Kullu sits on one of the most idyllic settings in the Himalayas, nestled by the sides of River Beas, at an altitude of 1200 meters. A huge hit with nature lovers as well as adventure fanatics, this valley has a remarkable religious side as well. Legends, folklore, myths and a lot more have earned it the moniker of the Valley of Gods.
House of Temples
It is home to numerous ancient temples, some famous and some perched deep in the hills and thus known only to the locals. Every village in Kullu has its deity, adhering to their different set of rituals for some centuries now. Several temples have the main idols carved out of solid gold, with the idols serving as village heads as well, intertwined in the daily life of the people here. The deities are housed in the revered structures, usually the highest building in the village.
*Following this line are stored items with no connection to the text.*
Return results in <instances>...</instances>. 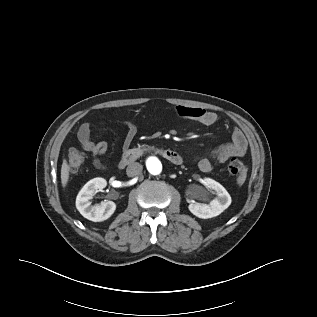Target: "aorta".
Instances as JSON below:
<instances>
[{
  "instance_id": "762f6f07",
  "label": "aorta",
  "mask_w": 317,
  "mask_h": 317,
  "mask_svg": "<svg viewBox=\"0 0 317 317\" xmlns=\"http://www.w3.org/2000/svg\"><path fill=\"white\" fill-rule=\"evenodd\" d=\"M146 167L147 170L153 175L160 174L162 171V164L156 157H150L146 162Z\"/></svg>"
}]
</instances>
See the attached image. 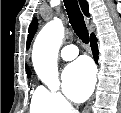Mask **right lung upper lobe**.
Wrapping results in <instances>:
<instances>
[{
  "label": "right lung upper lobe",
  "mask_w": 121,
  "mask_h": 113,
  "mask_svg": "<svg viewBox=\"0 0 121 113\" xmlns=\"http://www.w3.org/2000/svg\"><path fill=\"white\" fill-rule=\"evenodd\" d=\"M79 2H80V6H81V9L84 12V14L88 15V3H87V1L86 0H79ZM36 29H37V20L34 19L32 21V23L30 24L29 31H28L29 35H28L27 48H29L30 42H31V40H32V38H33V36L36 32ZM26 72H27L28 77H30L31 76L30 71L27 69Z\"/></svg>",
  "instance_id": "cb5924a9"
}]
</instances>
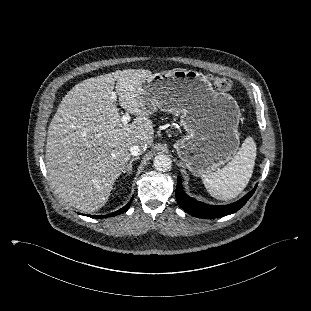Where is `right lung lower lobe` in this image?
<instances>
[{
    "instance_id": "obj_1",
    "label": "right lung lower lobe",
    "mask_w": 311,
    "mask_h": 311,
    "mask_svg": "<svg viewBox=\"0 0 311 311\" xmlns=\"http://www.w3.org/2000/svg\"><path fill=\"white\" fill-rule=\"evenodd\" d=\"M131 201H132V199H131ZM131 201L126 205V206H124L123 208H121L120 210H118V211H116V212H113V213H111V214H108V215H101V216H99V215H89V217H92V218H102V217H113V216H116V215H118V214H121V213H123V212H125L128 208H129V206H130V204H131Z\"/></svg>"
}]
</instances>
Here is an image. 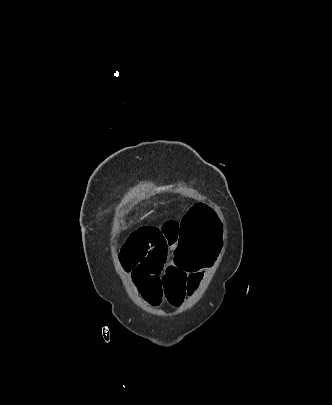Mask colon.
Masks as SVG:
<instances>
[{"instance_id":"colon-1","label":"colon","mask_w":332,"mask_h":405,"mask_svg":"<svg viewBox=\"0 0 332 405\" xmlns=\"http://www.w3.org/2000/svg\"><path fill=\"white\" fill-rule=\"evenodd\" d=\"M207 208V202H194L190 211L186 212L187 220L177 222L175 260L181 262L185 275H201V268L217 266L218 249H221V228L219 221L215 220L216 212L207 211Z\"/></svg>"}]
</instances>
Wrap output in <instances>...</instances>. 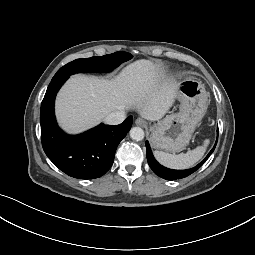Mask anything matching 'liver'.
<instances>
[{
  "mask_svg": "<svg viewBox=\"0 0 255 255\" xmlns=\"http://www.w3.org/2000/svg\"><path fill=\"white\" fill-rule=\"evenodd\" d=\"M177 91V82L166 79L159 65L137 60L111 80L72 76L58 94L56 114L60 125L70 133L89 129L112 112L129 109L158 121L173 105Z\"/></svg>",
  "mask_w": 255,
  "mask_h": 255,
  "instance_id": "1",
  "label": "liver"
}]
</instances>
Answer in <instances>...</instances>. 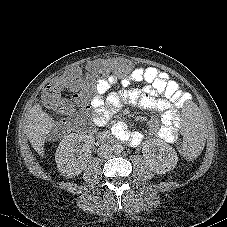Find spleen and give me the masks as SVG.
I'll list each match as a JSON object with an SVG mask.
<instances>
[{"label":"spleen","mask_w":227,"mask_h":227,"mask_svg":"<svg viewBox=\"0 0 227 227\" xmlns=\"http://www.w3.org/2000/svg\"><path fill=\"white\" fill-rule=\"evenodd\" d=\"M182 120V140L185 149L191 153H198L205 146L203 133V119L200 109L193 102H186L179 109Z\"/></svg>","instance_id":"1"}]
</instances>
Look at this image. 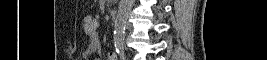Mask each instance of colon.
<instances>
[{"mask_svg":"<svg viewBox=\"0 0 267 60\" xmlns=\"http://www.w3.org/2000/svg\"><path fill=\"white\" fill-rule=\"evenodd\" d=\"M83 26H84V31L87 34H91L94 33L98 28V23L97 20L92 15H86L84 17Z\"/></svg>","mask_w":267,"mask_h":60,"instance_id":"1","label":"colon"}]
</instances>
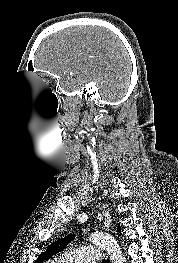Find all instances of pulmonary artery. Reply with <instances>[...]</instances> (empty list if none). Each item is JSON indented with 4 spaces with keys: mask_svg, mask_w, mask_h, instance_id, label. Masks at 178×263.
<instances>
[{
    "mask_svg": "<svg viewBox=\"0 0 178 263\" xmlns=\"http://www.w3.org/2000/svg\"><path fill=\"white\" fill-rule=\"evenodd\" d=\"M101 258L99 249L84 246L63 253L57 258L59 263H96Z\"/></svg>",
    "mask_w": 178,
    "mask_h": 263,
    "instance_id": "obj_1",
    "label": "pulmonary artery"
}]
</instances>
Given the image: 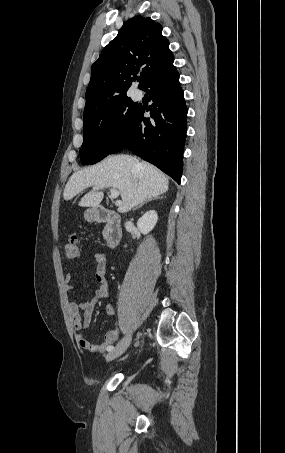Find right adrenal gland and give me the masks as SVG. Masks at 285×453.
<instances>
[{"mask_svg": "<svg viewBox=\"0 0 285 453\" xmlns=\"http://www.w3.org/2000/svg\"><path fill=\"white\" fill-rule=\"evenodd\" d=\"M161 197H151V198H148L146 199L144 202H142L139 206H137L133 211L137 210L138 208L142 207L144 204L152 201V200H155V199H159Z\"/></svg>", "mask_w": 285, "mask_h": 453, "instance_id": "right-adrenal-gland-1", "label": "right adrenal gland"}]
</instances>
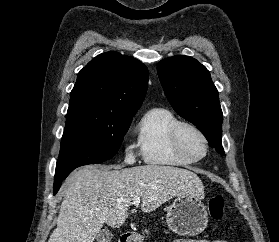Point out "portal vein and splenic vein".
<instances>
[{
    "instance_id": "1",
    "label": "portal vein and splenic vein",
    "mask_w": 279,
    "mask_h": 242,
    "mask_svg": "<svg viewBox=\"0 0 279 242\" xmlns=\"http://www.w3.org/2000/svg\"><path fill=\"white\" fill-rule=\"evenodd\" d=\"M132 203L134 206H138L140 203V197H134Z\"/></svg>"
}]
</instances>
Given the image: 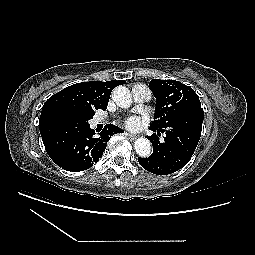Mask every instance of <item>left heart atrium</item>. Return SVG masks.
<instances>
[{"mask_svg": "<svg viewBox=\"0 0 255 255\" xmlns=\"http://www.w3.org/2000/svg\"><path fill=\"white\" fill-rule=\"evenodd\" d=\"M136 119L135 118H129L126 122L128 127H135L136 126Z\"/></svg>", "mask_w": 255, "mask_h": 255, "instance_id": "39dd6f15", "label": "left heart atrium"}]
</instances>
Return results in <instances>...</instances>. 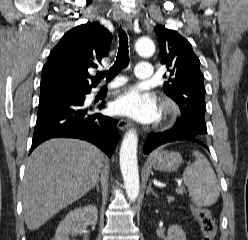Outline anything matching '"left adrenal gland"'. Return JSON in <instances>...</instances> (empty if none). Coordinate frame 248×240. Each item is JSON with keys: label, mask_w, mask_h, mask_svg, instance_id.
<instances>
[{"label": "left adrenal gland", "mask_w": 248, "mask_h": 240, "mask_svg": "<svg viewBox=\"0 0 248 240\" xmlns=\"http://www.w3.org/2000/svg\"><path fill=\"white\" fill-rule=\"evenodd\" d=\"M146 194H147V195L152 194V195H154L155 197H158V196L156 195V193L153 191V189L151 188V182L149 183V185H148V187H147V189H146Z\"/></svg>", "instance_id": "a2214340"}]
</instances>
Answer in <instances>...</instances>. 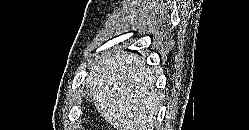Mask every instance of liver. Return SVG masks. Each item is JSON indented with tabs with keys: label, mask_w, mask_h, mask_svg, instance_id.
I'll list each match as a JSON object with an SVG mask.
<instances>
[{
	"label": "liver",
	"mask_w": 249,
	"mask_h": 130,
	"mask_svg": "<svg viewBox=\"0 0 249 130\" xmlns=\"http://www.w3.org/2000/svg\"><path fill=\"white\" fill-rule=\"evenodd\" d=\"M153 73L136 55L107 53L91 66L85 83L96 109L116 130H153L160 105Z\"/></svg>",
	"instance_id": "obj_1"
}]
</instances>
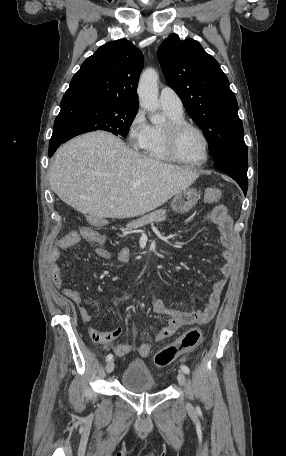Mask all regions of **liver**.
Masks as SVG:
<instances>
[{
	"label": "liver",
	"instance_id": "1",
	"mask_svg": "<svg viewBox=\"0 0 286 456\" xmlns=\"http://www.w3.org/2000/svg\"><path fill=\"white\" fill-rule=\"evenodd\" d=\"M191 168L129 149L106 132L78 136L60 147L49 183L58 197L96 219L128 218L163 205L197 178Z\"/></svg>",
	"mask_w": 286,
	"mask_h": 456
}]
</instances>
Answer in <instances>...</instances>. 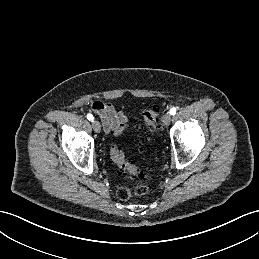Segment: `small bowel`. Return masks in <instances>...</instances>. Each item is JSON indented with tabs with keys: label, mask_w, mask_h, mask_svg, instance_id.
Here are the masks:
<instances>
[{
	"label": "small bowel",
	"mask_w": 259,
	"mask_h": 259,
	"mask_svg": "<svg viewBox=\"0 0 259 259\" xmlns=\"http://www.w3.org/2000/svg\"><path fill=\"white\" fill-rule=\"evenodd\" d=\"M90 107L100 117L106 133L119 136L128 128V117L124 112L118 111L111 103L92 101Z\"/></svg>",
	"instance_id": "obj_1"
}]
</instances>
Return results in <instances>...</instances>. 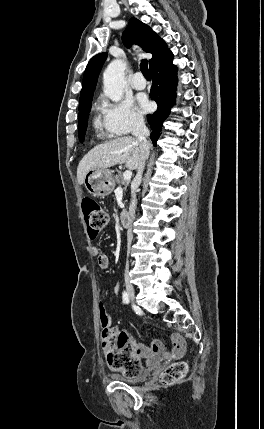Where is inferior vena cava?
Segmentation results:
<instances>
[{
  "instance_id": "1",
  "label": "inferior vena cava",
  "mask_w": 264,
  "mask_h": 429,
  "mask_svg": "<svg viewBox=\"0 0 264 429\" xmlns=\"http://www.w3.org/2000/svg\"><path fill=\"white\" fill-rule=\"evenodd\" d=\"M132 134L137 138L139 142L140 149H141V161L138 165L137 175L134 179L135 188H133L132 190V200L130 205L131 213H130V217L128 218L130 223L128 224L129 228H127L128 241L126 242L127 245L125 246L127 249L130 247L129 244L131 243L130 241L132 240L131 236H133V229L135 228V225L133 222L137 220V218L135 217V210H136V204H137L136 189H137V186L141 183L142 174L145 167V161L148 158L149 149H150V144L147 141V137L149 136L150 133L148 128L145 126V122L143 118H136L134 120ZM127 268H128V261L126 263V269Z\"/></svg>"
}]
</instances>
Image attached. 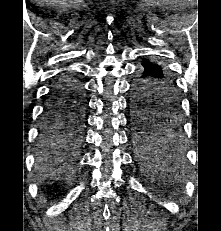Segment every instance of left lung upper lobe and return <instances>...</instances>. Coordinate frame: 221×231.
I'll list each match as a JSON object with an SVG mask.
<instances>
[{"instance_id":"5c2ea615","label":"left lung upper lobe","mask_w":221,"mask_h":231,"mask_svg":"<svg viewBox=\"0 0 221 231\" xmlns=\"http://www.w3.org/2000/svg\"><path fill=\"white\" fill-rule=\"evenodd\" d=\"M144 64H149L148 66L157 72L155 84L158 86L140 89V101L134 100L131 103V120L135 127V140L139 143L154 137L158 134V129L161 133L166 132L165 130L179 121V97L168 70L148 61L142 63ZM153 97L169 102L163 107H152L147 103Z\"/></svg>"}]
</instances>
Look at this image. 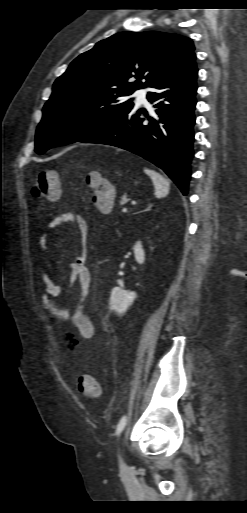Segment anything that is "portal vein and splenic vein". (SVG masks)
Segmentation results:
<instances>
[{"instance_id": "portal-vein-and-splenic-vein-1", "label": "portal vein and splenic vein", "mask_w": 247, "mask_h": 513, "mask_svg": "<svg viewBox=\"0 0 247 513\" xmlns=\"http://www.w3.org/2000/svg\"><path fill=\"white\" fill-rule=\"evenodd\" d=\"M127 212H128V209H127V208H123V209H122V213H124V214H125V213H127Z\"/></svg>"}]
</instances>
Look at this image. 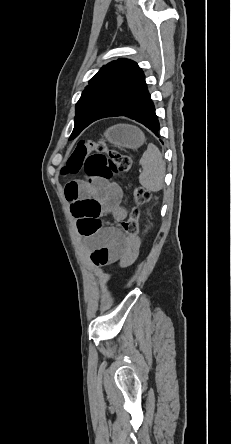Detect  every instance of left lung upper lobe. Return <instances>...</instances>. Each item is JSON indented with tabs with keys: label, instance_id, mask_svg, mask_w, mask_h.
Returning a JSON list of instances; mask_svg holds the SVG:
<instances>
[{
	"label": "left lung upper lobe",
	"instance_id": "obj_1",
	"mask_svg": "<svg viewBox=\"0 0 231 444\" xmlns=\"http://www.w3.org/2000/svg\"><path fill=\"white\" fill-rule=\"evenodd\" d=\"M144 83V73L134 61L119 59L104 65L76 104L75 126L69 139L76 138L95 120L115 115Z\"/></svg>",
	"mask_w": 231,
	"mask_h": 444
}]
</instances>
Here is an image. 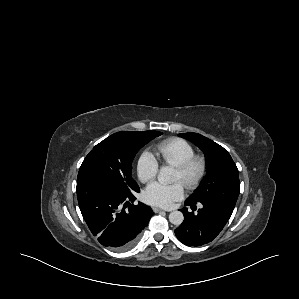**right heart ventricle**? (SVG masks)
Returning <instances> with one entry per match:
<instances>
[{"label":"right heart ventricle","mask_w":299,"mask_h":299,"mask_svg":"<svg viewBox=\"0 0 299 299\" xmlns=\"http://www.w3.org/2000/svg\"><path fill=\"white\" fill-rule=\"evenodd\" d=\"M156 152L167 165L177 166L195 154L193 146L184 139L173 137L156 145Z\"/></svg>","instance_id":"right-heart-ventricle-1"}]
</instances>
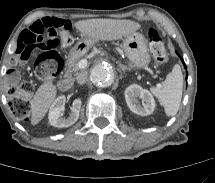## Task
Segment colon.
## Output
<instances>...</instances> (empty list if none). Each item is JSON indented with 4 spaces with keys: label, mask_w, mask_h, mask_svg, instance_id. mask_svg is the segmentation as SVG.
Returning a JSON list of instances; mask_svg holds the SVG:
<instances>
[{
    "label": "colon",
    "mask_w": 215,
    "mask_h": 183,
    "mask_svg": "<svg viewBox=\"0 0 215 183\" xmlns=\"http://www.w3.org/2000/svg\"><path fill=\"white\" fill-rule=\"evenodd\" d=\"M70 23L65 18L47 17L35 21L30 29L23 31L20 36L18 54L21 60L35 58V74L47 79L56 75L60 70L61 57L57 48L66 49L73 43L69 34ZM148 41L152 55L162 65L168 64V53L160 34L151 29ZM33 86L23 82L9 91L10 107L15 116L27 121L31 115L30 95Z\"/></svg>",
    "instance_id": "obj_1"
}]
</instances>
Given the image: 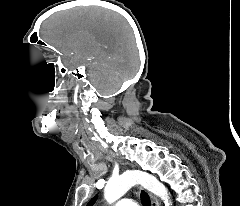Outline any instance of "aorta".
Returning a JSON list of instances; mask_svg holds the SVG:
<instances>
[{"label":"aorta","instance_id":"762f6f07","mask_svg":"<svg viewBox=\"0 0 240 206\" xmlns=\"http://www.w3.org/2000/svg\"><path fill=\"white\" fill-rule=\"evenodd\" d=\"M136 184H141L160 197L165 206L172 205L167 188L155 176L142 171H129L117 178L110 179L105 186L104 197L108 203H114Z\"/></svg>","mask_w":240,"mask_h":206}]
</instances>
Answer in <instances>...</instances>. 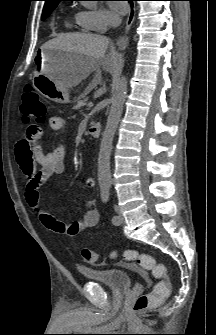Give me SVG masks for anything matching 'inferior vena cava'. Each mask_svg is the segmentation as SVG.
<instances>
[{"mask_svg":"<svg viewBox=\"0 0 216 335\" xmlns=\"http://www.w3.org/2000/svg\"><path fill=\"white\" fill-rule=\"evenodd\" d=\"M120 22H121L120 19H116L114 25L116 26V25H118Z\"/></svg>","mask_w":216,"mask_h":335,"instance_id":"inferior-vena-cava-1","label":"inferior vena cava"}]
</instances>
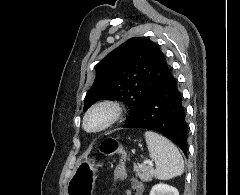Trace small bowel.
Returning <instances> with one entry per match:
<instances>
[{
  "mask_svg": "<svg viewBox=\"0 0 240 195\" xmlns=\"http://www.w3.org/2000/svg\"><path fill=\"white\" fill-rule=\"evenodd\" d=\"M145 188L143 183L136 179L132 178L130 180V188L124 191V195H144Z\"/></svg>",
  "mask_w": 240,
  "mask_h": 195,
  "instance_id": "small-bowel-1",
  "label": "small bowel"
}]
</instances>
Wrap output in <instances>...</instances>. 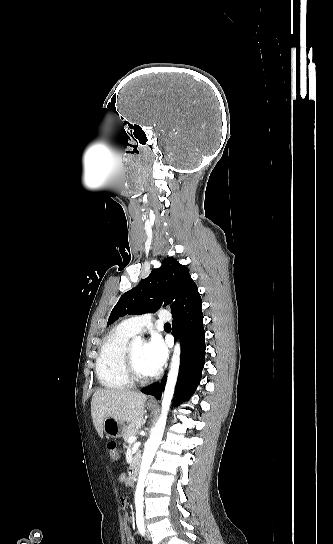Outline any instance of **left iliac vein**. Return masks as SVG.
Returning <instances> with one entry per match:
<instances>
[{
    "label": "left iliac vein",
    "mask_w": 333,
    "mask_h": 544,
    "mask_svg": "<svg viewBox=\"0 0 333 544\" xmlns=\"http://www.w3.org/2000/svg\"><path fill=\"white\" fill-rule=\"evenodd\" d=\"M146 537H147V539H148V540H150V539H151V535H150V533H149V531H148V530H146Z\"/></svg>",
    "instance_id": "obj_1"
}]
</instances>
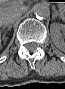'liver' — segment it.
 <instances>
[{
	"label": "liver",
	"mask_w": 65,
	"mask_h": 89,
	"mask_svg": "<svg viewBox=\"0 0 65 89\" xmlns=\"http://www.w3.org/2000/svg\"><path fill=\"white\" fill-rule=\"evenodd\" d=\"M25 10V7L22 6V4H16L15 6H13V9L10 10H5L3 7H1L0 9V18L3 16L5 19L13 16L14 14L17 13H22V11ZM1 26H4L1 24Z\"/></svg>",
	"instance_id": "6515ba94"
}]
</instances>
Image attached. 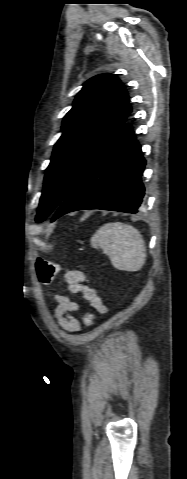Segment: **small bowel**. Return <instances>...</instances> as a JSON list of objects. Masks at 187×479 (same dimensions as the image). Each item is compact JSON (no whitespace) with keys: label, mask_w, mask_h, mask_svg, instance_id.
Instances as JSON below:
<instances>
[{"label":"small bowel","mask_w":187,"mask_h":479,"mask_svg":"<svg viewBox=\"0 0 187 479\" xmlns=\"http://www.w3.org/2000/svg\"><path fill=\"white\" fill-rule=\"evenodd\" d=\"M65 281L70 293L81 294L100 313L106 311L105 304L98 292L85 284L86 276L83 272L70 270L65 274ZM52 299L57 304L54 315L60 327L68 332L78 331L80 325L73 315V313L79 310L78 303L60 294H54Z\"/></svg>","instance_id":"small-bowel-1"}]
</instances>
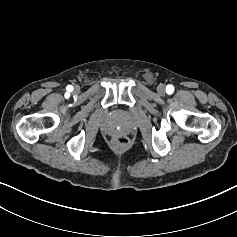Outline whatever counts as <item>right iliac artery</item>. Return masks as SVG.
Segmentation results:
<instances>
[{"label": "right iliac artery", "instance_id": "obj_1", "mask_svg": "<svg viewBox=\"0 0 237 237\" xmlns=\"http://www.w3.org/2000/svg\"><path fill=\"white\" fill-rule=\"evenodd\" d=\"M67 88L69 89L70 92L73 91V87L72 86H68Z\"/></svg>", "mask_w": 237, "mask_h": 237}]
</instances>
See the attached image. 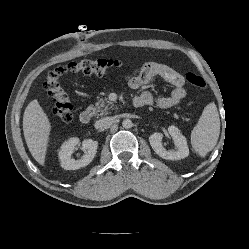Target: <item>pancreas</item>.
Returning <instances> with one entry per match:
<instances>
[{
	"instance_id": "obj_1",
	"label": "pancreas",
	"mask_w": 249,
	"mask_h": 249,
	"mask_svg": "<svg viewBox=\"0 0 249 249\" xmlns=\"http://www.w3.org/2000/svg\"><path fill=\"white\" fill-rule=\"evenodd\" d=\"M116 105L108 101L107 99H100L96 102L95 107L93 108L94 114L97 116L107 115L111 110L116 109ZM175 118H178V115H174Z\"/></svg>"
}]
</instances>
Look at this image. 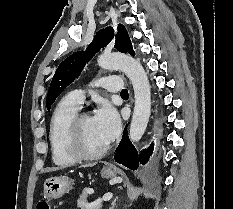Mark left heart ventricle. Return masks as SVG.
<instances>
[{
    "mask_svg": "<svg viewBox=\"0 0 233 209\" xmlns=\"http://www.w3.org/2000/svg\"><path fill=\"white\" fill-rule=\"evenodd\" d=\"M81 145L89 152H96L102 149L107 142L100 135L93 117L83 120L80 127Z\"/></svg>",
    "mask_w": 233,
    "mask_h": 209,
    "instance_id": "left-heart-ventricle-1",
    "label": "left heart ventricle"
}]
</instances>
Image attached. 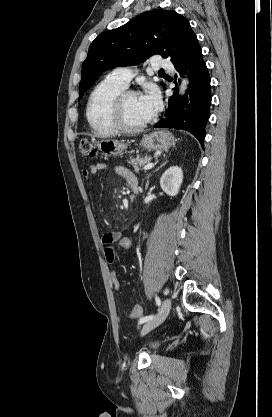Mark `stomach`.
Instances as JSON below:
<instances>
[{"label":"stomach","instance_id":"obj_1","mask_svg":"<svg viewBox=\"0 0 272 417\" xmlns=\"http://www.w3.org/2000/svg\"><path fill=\"white\" fill-rule=\"evenodd\" d=\"M174 136L165 130H159L147 135H144L141 141V145L149 151L156 150H168L170 147L175 145ZM99 149L105 154V156L117 157L123 154V151L127 146L116 140H101L98 143Z\"/></svg>","mask_w":272,"mask_h":417}]
</instances>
Those seeking to delve deeper into the religious side of Kullu have a lot up their sleeve, with temples that are as famous as the Bijli Mahadev, Adi Brahma Temple (near Bhuntar Airport), Trijuli Narayan Temple (Dayar, near Bhuntar), Bajaura Temple (around 5 km from Bhuntar), Raghunath Temple (Sultanpur), Shamsher Mahadev Temple, Skerin Temple (near Jalori Jot) and the famous temple of Hadimba Devi and Manu Rishi in Manali.
Each of these temples has a legend attached to it, as fascinating as the one about the Bijli Mahadev Temple. It is believed that the bolts of lightning shatter the shiva lingam that is nestled in the temple every year. It has to be put back in shape by the priest, only to be shattered again by the bolt. Locals believe that the lingam attracts these lightning bolts to ward off evil from the natives, taking the entire wrath on itself.
Kullu has thousands of more such stories waiting for some keen and patient listeners. It is a place full of beliefs, stories, secrets, and temples. Now we know why is called the Valley of Gods. People believe there is God in every corner of this place. It’s always said that visiting Kullu means worshipping all the gods and goddesses at once. It has all the stories and histories of the place. Each temple has its own story to tell. It’s a must-visit if we dabble in the art of storytelling or being privy to some of the most ancient ones.